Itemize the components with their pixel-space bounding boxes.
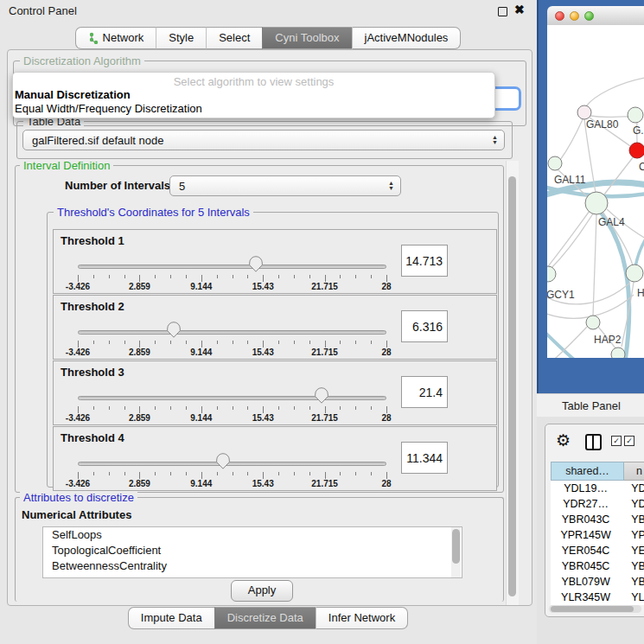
slider-tick-label: -3.426 [66,348,90,357]
tab-label: Network [103,28,144,48]
network-window-titlebar[interactable] [547,6,644,26]
table-row[interactable]: YER054CYER054C [551,543,644,558]
slider-tick-label: 9.144 [190,282,212,291]
attribute-item-selfloops[interactable]: SelfLoops [43,527,462,543]
network-canvas[interactable]: GAL80G.CGAL11GAL4GCY1HHAP2 [547,25,644,358]
columns-icon[interactable] [585,434,602,450]
table-cell: YLR345W [621,590,644,605]
table-cell: YBL079W [551,574,621,590]
table-horizontal-scrollbar[interactable] [549,605,641,613]
gear-icon[interactable]: ⚙ [556,430,571,450]
network-icon [88,32,99,44]
tab-label: Impute Data [141,608,202,628]
table-cell: YBR045C [551,558,621,574]
slider-tick-label: 21.715 [311,282,338,291]
network-node-partial[interactable] [611,348,625,358]
tab-impute-data[interactable]: Impute Data [128,607,214,629]
combobox-stepper-icon: ▲▼ [492,131,498,150]
table-row[interactable]: YDL19…YDL19… [551,481,644,496]
zoom-traffic-light-icon[interactable] [584,11,594,21]
node-table[interactable]: shared…nYDL19…YDL19…YDR27…YDR27…YBR043CY… [551,462,644,605]
table-cell: YPR145W [621,527,644,543]
table-cell: YPR145W [551,527,621,543]
network-node-label: HAP2 [594,334,622,346]
network-node-label: GAL11 [554,174,586,186]
network-window: GAL80G.CGAL11GAL4GCY1HHAP2 [547,6,644,358]
tab-cyni-toolbox[interactable]: Cyni Toolbox [262,27,351,49]
threshold-value-field[interactable]: 14.713 [401,245,448,277]
numerical-attributes-label: Numerical Attributes [22,508,131,521]
slider-tick-label: 21.715 [311,479,338,488]
tab-select[interactable]: Select [206,27,262,49]
close-traffic-light-icon[interactable] [555,11,564,21]
algorithm-option-manual[interactable]: Manual Discretization [15,88,131,101]
number-of-intervals-combobox[interactable]: 5 ▲▼ [169,175,401,196]
table-row[interactable]: YDR27…YDR27… [551,496,644,512]
table-header-2[interactable]: n [624,462,644,481]
tab-jactivemnodules[interactable]: jActiveMNodules [352,27,462,49]
network-node-label: GAL4 [598,216,625,228]
checkbox-icon[interactable]: ✓ [611,436,622,446]
slider-tick-label: 9.144 [190,348,212,357]
network-edge [550,214,593,270]
attributes-group-label: Attributes to discretize [20,491,137,504]
threshold-slider-thumb[interactable] [167,322,181,338]
network-node-g[interactable] [628,107,643,123]
tab-label: Infer Network [328,608,395,628]
table-cell: YLR345W [551,590,621,605]
network-node-gal11[interactable] [548,156,562,170]
network-node-h[interactable] [626,265,643,282]
apply-button[interactable]: Apply [231,580,293,602]
network-edge [586,77,644,106]
table-row[interactable]: YBL079WYBL079W [551,574,644,590]
tab-label: jActiveMNodules [365,28,449,48]
table-row[interactable]: YBR043CYBR043C [551,512,644,527]
table-row[interactable]: YBR045CYBR045C [551,558,644,574]
float-window-icon[interactable] [498,7,507,16]
content-vertical-scrollbar[interactable] [506,161,519,605]
network-node-gcy1[interactable] [547,266,556,282]
network-node-hap2[interactable] [586,316,600,329]
minimize-traffic-light-icon[interactable] [570,11,579,21]
algorithm-dropdown-popup: Select algorithm to view settings Manual… [12,72,495,118]
network-edge [604,156,634,194]
network-node-gal80[interactable] [577,105,591,119]
threshold-slider-thumb[interactable] [216,453,230,469]
network-node-c[interactable] [629,143,644,158]
table-data-combobox[interactable]: galFiltered.sif default node ▲▼ [22,130,505,150]
network-node-label: H [637,287,644,299]
network-edge [560,119,583,160]
attribute-item-topologicalcoefficient[interactable]: TopologicalCoefficient [43,543,462,558]
table-row[interactable]: YPR145WYPR145W [551,527,644,543]
top-tab-bar: NetworkStyleSelectCyni ToolboxjActiveMNo… [0,27,536,49]
network-node-gal4[interactable] [585,192,608,214]
control-panel-titlebar: Control Panel ✖ [0,0,536,22]
table-cell: YER054C [621,543,644,558]
tab-discretize-data[interactable]: Discretize Data [214,607,316,629]
close-icon[interactable]: ✖ [514,3,525,16]
threshold-2-box: Threshold 2-3.4262.8599.14415.4321.71528… [53,295,497,360]
slider-tick-label: -3.426 [66,282,90,291]
table-cell: YBL079W [621,574,644,590]
threshold-value-field[interactable]: 11.344 [401,442,448,474]
tab-style[interactable]: Style [156,27,206,49]
threshold-value-field[interactable]: 6.316 [401,310,448,342]
tab-network[interactable]: Network [75,27,156,49]
table-header-1[interactable]: shared… [551,462,624,481]
threshold-slider-thumb[interactable] [315,387,328,404]
slider-tick-label: 15.43 [252,348,274,357]
threshold-value-field[interactable]: 21.4 [401,376,448,408]
numerical-attributes-list[interactable]: SelfLoopsTopologicalCoefficientBetweenne… [42,526,462,578]
table-row[interactable]: YLR345WYLR345W [551,590,644,605]
algorithm-option-equal-width[interactable]: Equal Width/Frequency Discretization [15,102,202,115]
attribute-item-betweennesscentrality[interactable]: BetweennessCentrality [43,558,462,574]
table-panel-card: ⚙ ✓ ✓ shared…nYDL19…YDL19…YDR27…YDR27…YB… [545,424,644,617]
threshold-slider-thumb[interactable] [249,256,263,272]
slider-tick-label: 9.144 [190,479,212,488]
thresholds-group-label: Threshold's Coordinates for 5 Intervals [54,206,253,219]
checkbox-icon[interactable]: ✓ [624,436,634,446]
table-panel-title: Table Panel [562,399,621,412]
interval-definition-label: Interval Definition [20,159,113,172]
tab-infer-network[interactable]: Infer Network [316,607,408,629]
attributes-list-scrollbar[interactable] [452,529,460,564]
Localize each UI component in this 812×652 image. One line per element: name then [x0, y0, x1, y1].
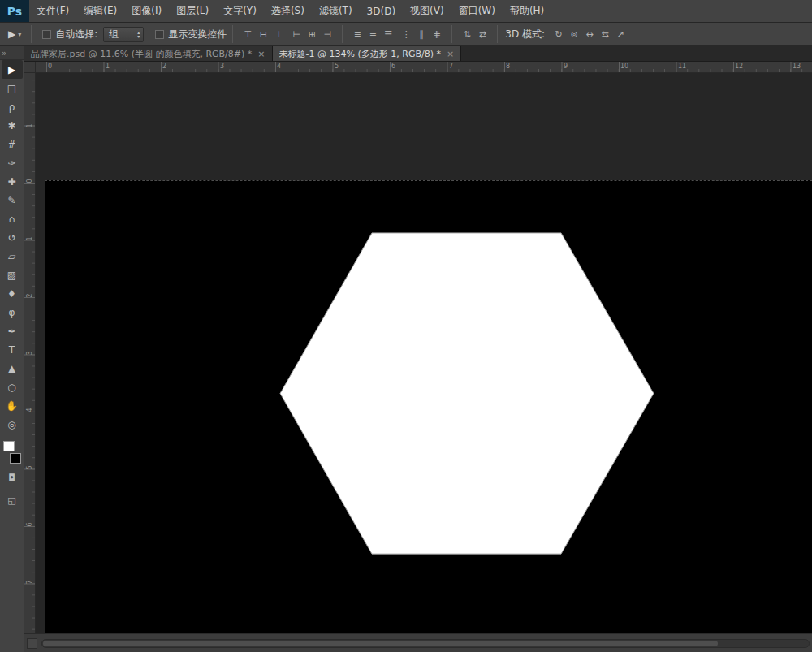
____
*Assignment*. Reproduce all of the entries word for word, skipping any pictures they hold.

*Your response*.
Itemize the components with their pixel-space bounding boxes.
slider-tick-label: -3.426 [66,348,90,357]
tab-label: Network [103,28,144,48]
network-window-titlebar[interactable] [547,6,644,26]
table-row[interactable]: YER054CYER054C [551,543,644,558]
slider-tick-label: 9.144 [190,282,212,291]
attribute-item-selfloops[interactable]: SelfLoops [43,527,462,543]
network-canvas[interactable]: GAL80G.CGAL11GAL4GCY1HHAP2 [547,25,644,358]
columns-icon[interactable] [585,434,602,450]
table-cell: YLR345W [621,590,644,605]
table-cell: YBL079W [551,574,621,590]
table-horizontal-scrollbar[interactable] [549,605,641,613]
gear-icon[interactable]: ⚙ [556,430,571,450]
network-icon [88,32,99,44]
tab-label: Impute Data [141,608,202,628]
table-cell: YBR045C [551,558,621,574]
slider-tick-label: 21.715 [311,282,338,291]
network-node-partial[interactable] [611,348,625,358]
tab-impute-data[interactable]: Impute Data [128,607,214,629]
combobox-stepper-icon: ▲▼ [492,131,498,150]
table-row[interactable]: YDL19…YDL19… [551,481,644,496]
zoom-traffic-light-icon[interactable] [584,11,594,21]
node-table[interactable]: shared…nYDL19…YDL19…YDR27…YDR27…YBR043CY… [551,462,644,605]
table-cell: YPR145W [621,527,644,543]
table-cell: YPR145W [551,527,621,543]
network-node-label: HAP2 [594,334,622,346]
network-node-label: GAL11 [554,174,586,186]
network-window: GAL80G.CGAL11GAL4GCY1HHAP2 [547,6,644,358]
tab-cyni-toolbox[interactable]: Cyni Toolbox [262,27,351,49]
threshold-value-field[interactable]: 14.713 [401,245,448,277]
numerical-attributes-label: Numerical Attributes [22,508,131,521]
slider-tick-label: 21.715 [311,479,338,488]
tab-select[interactable]: Select [206,27,262,49]
close-traffic-light-icon[interactable] [555,11,564,21]
algorithm-option-manual[interactable]: Manual Discretization [15,88,131,101]
number-of-intervals-combobox[interactable]: 5 ▲▼ [169,175,401,196]
table-row[interactable]: YDR27…YDR27… [551,496,644,512]
table-header-2[interactable]: n [624,462,644,481]
tab-jactivemnodules[interactable]: jActiveMNodules [352,27,462,49]
network-node-label: GAL4 [598,216,625,228]
checkbox-icon[interactable]: ✓ [611,436,622,446]
slider-tick-label: 9.144 [190,348,212,357]
network-edge [550,214,593,270]
attributes-group-label: Attributes to discretize [20,491,137,504]
threshold-slider-thumb[interactable] [167,322,181,338]
network-node-g[interactable] [628,107,643,123]
tab-label: Infer Network [328,608,395,628]
table-cell: YLR345W [551,590,621,605]
network-node-gal11[interactable] [548,156,562,170]
network-node-h[interactable] [626,265,643,282]
apply-button[interactable]: Apply [231,580,293,602]
network-edge [586,77,644,106]
table-row[interactable]: YBL079WYBL079W [551,574,644,590]
tab-label: jActiveMNodules [365,28,449,48]
table-row[interactable]: YBR043CYBR043C [551,512,644,527]
table-row[interactable]: YBR045CYBR045C [551,558,644,574]
float-window-icon[interactable] [498,7,507,16]
content-vertical-scrollbar[interactable] [506,161,519,605]
network-node-gcy1[interactable] [547,266,556,282]
network-node-hap2[interactable] [586,316,600,329]
minimize-traffic-light-icon[interactable] [570,11,579,21]
algorithm-dropdown-popup: Select algorithm to view settings Manual… [12,72,495,118]
network-edge [604,156,634,194]
network-node-gal80[interactable] [577,105,591,119]
threshold-slider-thumb[interactable] [216,453,230,469]
network-node-c[interactable] [629,143,644,158]
table-data-combobox[interactable]: galFiltered.sif default node ▲▼ [22,130,505,150]
network-node-label: H [637,287,644,299]
network-edge [560,119,583,160]
attribute-item-topologicalcoefficient[interactable]: TopologicalCoefficient [43,543,462,558]
table-row[interactable]: YPR145WYPR145W [551,527,644,543]
top-tab-bar: NetworkStyleSelectCyni ToolboxjActiveMNo… [0,27,536,49]
network-node-gal4[interactable] [585,192,608,214]
control-panel-titlebar: Control Panel ✖ [0,0,536,22]
table-cell: YER054C [621,543,644,558]
tab-discretize-data[interactable]: Discretize Data [214,607,316,629]
close-icon[interactable]: ✖ [514,3,525,16]
threshold-2-box: Threshold 2-3.4262.8599.14415.4321.71528… [53,295,497,360]
slider-tick-label: -3.426 [66,282,90,291]
table-cell: YBL079W [621,574,644,590]
threshold-value-field[interactable]: 11.344 [401,442,448,474]
tab-style[interactable]: Style [156,27,206,49]
threshold-value-field[interactable]: 6.316 [401,310,448,342]
tab-network[interactable]: Network [75,27,156,49]
table-header-1[interactable]: shared… [551,462,624,481]
threshold-slider-thumb[interactable] [315,387,328,404]
slider-tick-label: 15.43 [252,348,274,357]
threshold-value-field[interactable]: 21.4 [401,376,448,408]
numerical-attributes-list[interactable]: SelfLoopsTopologicalCoefficientBetweenne… [42,526,462,578]
table-row[interactable]: YLR345WYLR345W [551,590,644,605]
algorithm-option-equal-width[interactable]: Equal Width/Frequency Discretization [15,102,202,115]
attribute-item-betweennesscentrality[interactable]: BetweennessCentrality [43,558,462,574]
table-panel-card: ⚙ ✓ ✓ shared…nYDL19…YDL19…YDR27…YDR27…YB… [545,424,644,617]
threshold-slider-thumb[interactable] [249,256,263,272]
slider-tick-label: 9.144 [190,479,212,488]
thresholds-group-label: Threshold's Coordinates for 5 Intervals [54,206,253,219]
checkbox-icon[interactable]: ✓ [624,436,634,446]
table-panel-title: Table Panel [562,399,621,412]
interval-definition-label: Interval Definition [20,159,113,172]
tab-infer-network[interactable]: Infer Network [316,607,408,629]
attributes-list-scrollbar[interactable] [452,529,460,564]
Localize each UI component in this 812×652 image. One line per element: name then [x0, y0, x1, y1].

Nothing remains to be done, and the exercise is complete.